We have an issue where all the scheduled searches are getting skipped whenever rolling restart is in progress.
Also, since few weeks, we have observed that the cluster master automatically initiates a rolling restart of the indexers, twice in a week. It takes about 24 hours to restart all the 24 indexers in a cluster, which impacts our business too.
Has anyone ever incurred this situation before?
Master should _not_ initiate restart out of thin air. There must be something that triggers it.
The timeouts and wait times can impact whether your searches get skipped.
Thanks for pointing me out to a proper direction!

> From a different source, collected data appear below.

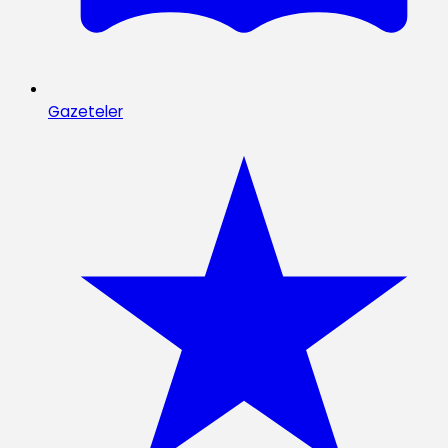
Gazeteler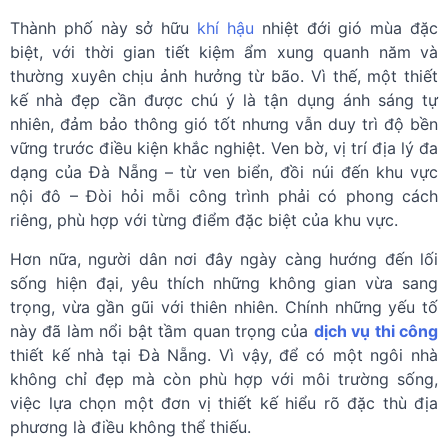
Thành phố này sở hữu
khí hậu
nhiệt đới gió mùa đặc
biệt, với thời gian tiết kiệm ẩm xung quanh năm và
thường xuyên chịu ảnh hưởng từ bão. Vì thế, một thiết
kế nhà đẹp cần được chú ý là tận dụng ánh sáng tự
nhiên, đảm bảo thông gió tốt nhưng vẫn duy trì độ bền
vững trước điều kiện khắc nghiệt. Ven bờ, vị trí địa lý đa
dạng của Đà Nẵng – từ ven biển, đồi núi đến khu vực
nội đô – Đòi hỏi mỗi công trình phải có phong cách
riêng, phù hợp với từng điểm đặc biệt của khu vực.
Hơn nữa, người dân nơi đây ngày càng hướng đến lối
sống hiện đại, yêu thích những không gian vừa sang
trọng, vừa gần gũi với thiên nhiên. Chính những yếu tố
này đã làm nổi bật tầm quan trọng của
dịch vụ thi công
thiết kế nhà tại Đà Nẵng. Vì vậy, để có một ngôi nhà
không chỉ đẹp mà còn phù hợp với môi trường sống,
việc lựa chọn một đơn vị thiết kế hiểu rõ đặc thù địa
phương là điều không thể thiếu.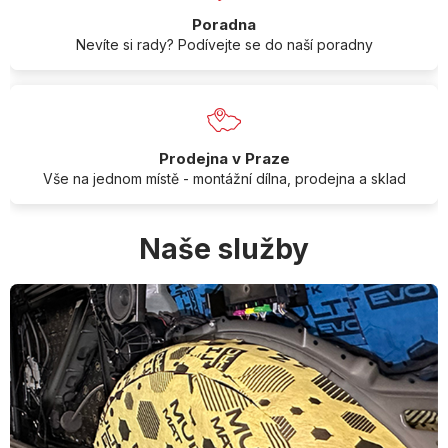
Poradna
Nevíte si rady? Podívejte se do naší poradny
Prodejna v Praze
Vše na jednom místě - montážní dílna, prodejna a sklad
Naše služby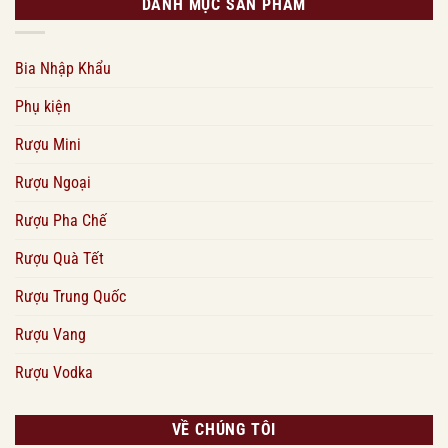
DANH MỤC SẢN PHẨM
Bia Nhập Khẩu
Phụ kiện
Rượu Mini
Rượu Ngoại
Rượu Pha Chế
Rượu Quà Tết
Rượu Trung Quốc
Rượu Vang
Rượu Vodka
VỀ CHÚNG TÔI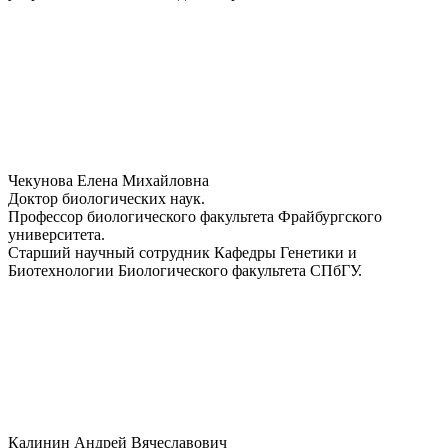
Чекунова Елена Михайловна
Доктор биологических наук.
Профессор биологического факультета Фрайбургского
университета.
Старший научный сотрудник Кафедры Генетики и
Биотехнологии Биологического факультета СПбГУ.
Калинин Андрей Вячеславович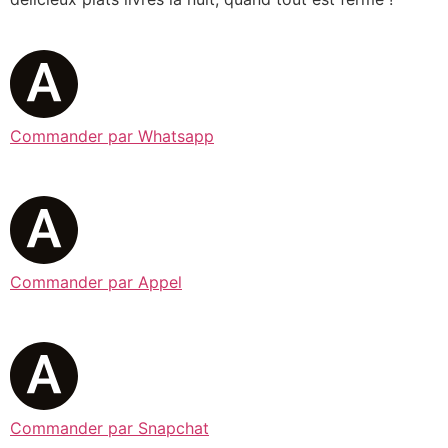
Commander par Whatsapp
Commander par Appel
Commander par Snapchat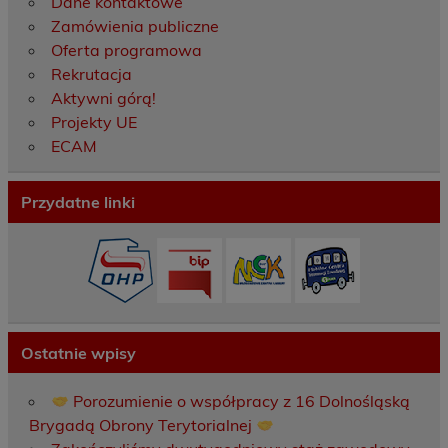
Dane kontaktowe
Zamówienia publiczne
Oferta programowa
Rekrutacja
Aktywni górą!
Projekty UE
ECAM
Przydatne linki
Ostatnie wpisy
Porozumienie o współpracy z 16 Dolnośląską
Brygadą Obrony Terytorialnej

Here's our config from [clustering] stanza:
[clustering]
mode = master
multisite = true
available_sites = site1, site2
site_replication_factor = origin:1, site1:1, site2:1, total:3
site_search_factor = origin:1, site1:1, site2:1, total:2
cluster_label = cluster1
maintenance_mode = false
max_peers_to_download_bundle = 10
service_interval = 10
heartbeat_timeout = 1800
cxn_timeout = 300
send_timeout = 300
rcv_timeout = 300
max_peer_build_load = 5
rolling_restart = searchable
restart_timeout = 500
decommission_force_timeout = 900
restart_inactivity_timeout = 1500
rebalance_threshold = 0.96
max_auto_service_interval = 250
I suspect few things here like "rolling_restart" should be "searchble_force" and max_peers_to_download_bundle would be more than 10? considering we have 24 indexers.
I will go through all these parameters and understand it in detail.
Do you suspect anything unusual in the configuration here? It would be much helpful! Thanks!